Show that if $f: G \rightarrow H$ is a group isomorphism then $f(Z(G))=Z(H)$, where $Z(K)$ is the center of group $K$
I don't quite understand what it means by $f$ being a group
Approach: It's quite messy,but here is the idea
Let $x\in Z(G)$ and $y \in Z(G)$, $f(xy)=f(x)(y)=f(yx)=f(y)f(x)$
This shows that $f(x)$ can be in the center of $H$, but how do we know $f(y)$ runs all over $H$?. I have no idea. I need help
If $g \in Z(G)$, then $g$ commutes with every element of $G$. Consequently, by the properties of $f$, $f(g)$ commutes with every element of $H$, therefore $f(g)$ lies in the center of $H$. So, $$ f(Z(G)) \subset Z(H)\quad (1) $$
Conversely, if $h \in H$ lies in the center of $H$, then $h$ commutes with every element of $H$, and therefore (by the properties of $f^{-1}$) the element $g = f^{-1}(h)$ of $G$ commutes with every element of $G$, and therefore $g$ lies in the center of $G$. This shows that $f^{-1}(Z(H)) \subset Z(G)$, which implies $$ Z(H) \subset f(Z(G)) \quad (2). $$
The inclusions (1) and (2) together imply the desired result.
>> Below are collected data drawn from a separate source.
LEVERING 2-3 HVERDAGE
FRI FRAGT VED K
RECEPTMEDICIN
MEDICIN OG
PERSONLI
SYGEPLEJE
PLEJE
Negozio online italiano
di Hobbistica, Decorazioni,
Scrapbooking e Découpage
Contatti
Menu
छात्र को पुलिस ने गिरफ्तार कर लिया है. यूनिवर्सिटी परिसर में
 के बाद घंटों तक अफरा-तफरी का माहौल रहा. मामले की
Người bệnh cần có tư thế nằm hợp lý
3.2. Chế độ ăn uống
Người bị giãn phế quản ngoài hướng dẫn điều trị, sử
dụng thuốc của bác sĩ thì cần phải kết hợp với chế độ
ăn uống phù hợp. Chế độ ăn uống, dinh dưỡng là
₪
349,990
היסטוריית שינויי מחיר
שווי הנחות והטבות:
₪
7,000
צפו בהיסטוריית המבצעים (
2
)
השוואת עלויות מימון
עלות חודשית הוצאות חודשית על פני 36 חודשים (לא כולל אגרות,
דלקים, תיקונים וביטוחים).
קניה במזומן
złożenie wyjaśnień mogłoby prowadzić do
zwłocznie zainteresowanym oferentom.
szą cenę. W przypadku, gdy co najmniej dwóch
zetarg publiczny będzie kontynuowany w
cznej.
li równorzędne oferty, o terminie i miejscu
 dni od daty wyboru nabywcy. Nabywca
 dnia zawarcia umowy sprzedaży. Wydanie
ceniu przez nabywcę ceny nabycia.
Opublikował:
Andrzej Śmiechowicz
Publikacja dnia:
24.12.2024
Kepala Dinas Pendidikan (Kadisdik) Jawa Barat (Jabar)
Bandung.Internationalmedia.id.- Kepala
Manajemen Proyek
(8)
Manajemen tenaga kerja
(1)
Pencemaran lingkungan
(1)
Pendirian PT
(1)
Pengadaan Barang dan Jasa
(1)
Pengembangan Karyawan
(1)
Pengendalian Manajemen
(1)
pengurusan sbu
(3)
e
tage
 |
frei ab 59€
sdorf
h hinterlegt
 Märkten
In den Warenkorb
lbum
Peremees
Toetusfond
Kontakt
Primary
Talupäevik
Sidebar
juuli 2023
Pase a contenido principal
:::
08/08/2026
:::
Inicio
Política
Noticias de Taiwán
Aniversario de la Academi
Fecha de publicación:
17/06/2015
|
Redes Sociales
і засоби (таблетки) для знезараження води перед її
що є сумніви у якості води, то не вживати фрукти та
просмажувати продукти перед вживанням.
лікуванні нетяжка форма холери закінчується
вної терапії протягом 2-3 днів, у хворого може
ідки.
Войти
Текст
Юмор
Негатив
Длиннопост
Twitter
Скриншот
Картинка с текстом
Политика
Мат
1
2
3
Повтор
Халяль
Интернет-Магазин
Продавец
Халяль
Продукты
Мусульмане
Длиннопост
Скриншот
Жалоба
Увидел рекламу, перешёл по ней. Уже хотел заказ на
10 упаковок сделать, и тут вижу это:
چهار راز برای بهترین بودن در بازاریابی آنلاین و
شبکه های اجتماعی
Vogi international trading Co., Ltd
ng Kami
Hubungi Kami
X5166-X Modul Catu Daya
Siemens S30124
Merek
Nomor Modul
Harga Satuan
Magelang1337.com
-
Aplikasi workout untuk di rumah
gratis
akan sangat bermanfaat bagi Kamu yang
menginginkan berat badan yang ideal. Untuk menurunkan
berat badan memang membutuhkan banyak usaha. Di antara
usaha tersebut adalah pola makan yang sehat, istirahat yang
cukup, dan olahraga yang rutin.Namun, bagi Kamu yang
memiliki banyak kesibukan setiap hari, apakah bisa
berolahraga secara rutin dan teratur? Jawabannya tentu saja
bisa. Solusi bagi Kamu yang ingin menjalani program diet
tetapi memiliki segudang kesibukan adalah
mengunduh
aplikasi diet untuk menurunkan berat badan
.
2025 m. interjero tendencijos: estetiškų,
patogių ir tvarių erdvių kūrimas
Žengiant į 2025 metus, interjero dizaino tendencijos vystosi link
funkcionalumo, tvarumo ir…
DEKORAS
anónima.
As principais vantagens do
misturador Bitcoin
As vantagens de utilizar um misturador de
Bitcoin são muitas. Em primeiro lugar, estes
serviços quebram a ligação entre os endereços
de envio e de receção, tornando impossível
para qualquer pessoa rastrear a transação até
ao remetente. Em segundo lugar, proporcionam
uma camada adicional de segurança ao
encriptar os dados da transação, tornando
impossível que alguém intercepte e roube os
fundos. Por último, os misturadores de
Let's first show that $f(Z(G)) \subseteq Z(H)$. Let $h \in f(Z(G))$, we want to show $h \in Z(H)$.
Since $h \in f(Z(G))$, then there exists a $g_h \in Z(G)$ such that $f(g_h) = h$. Now let $y$ be any element of $H$. In order to show that $h \in Z(H)$, we need to show that $hy = yh$ by definition of the center of a group. Since $f$ is a bijection, there exists an $x\in G$ such that $f(x) = y$.
Since $g_h \in Z(G)$, we have for $g_hg = gg_h$ for any element $g \in G$. Notice, $$f(g_hx) = f(g_h)f(x) = hy$$ and $$f(g_hx) = f(xg_h) = f(x)f(g_h) = yh$$ and so $hy = yh$ as desired.
Now we show $Z(H) \subseteq f(Z(G))$. Let $h \in Z(H)$. We wish to show that $h \in f(Z(G))$, in other words, that there exists $g_h \in Z(G)$ such that $f(g_h) = h$. Since $f$ is a bijection, there exists a $g \in G$ such that $f(g) = h$ so it remains to show that $g \in Z(G)$ in order for $g$ to be the $g_h$ we desire. Let $x$ be any element in $G$, we must show that $gx = xg$ in order to show $g \in Z(G)$. Since $f$ is a bijection, there exists a $y \in H$ such that $f(x) = y$. Notice that,
$$hy = f(g)f(x) = f(gx)$$ and $$hy = yh = f(x)f(g) = f(xg),$$
thus $f(gx) = f(xg)$ and by injectivity of $f$, $gx = xg$ as desired.
Since $f(Z(G)) \subseteq Z(H)$ and $Z(H) \subseteq f(Z(G))$, we have that the two sets are equal.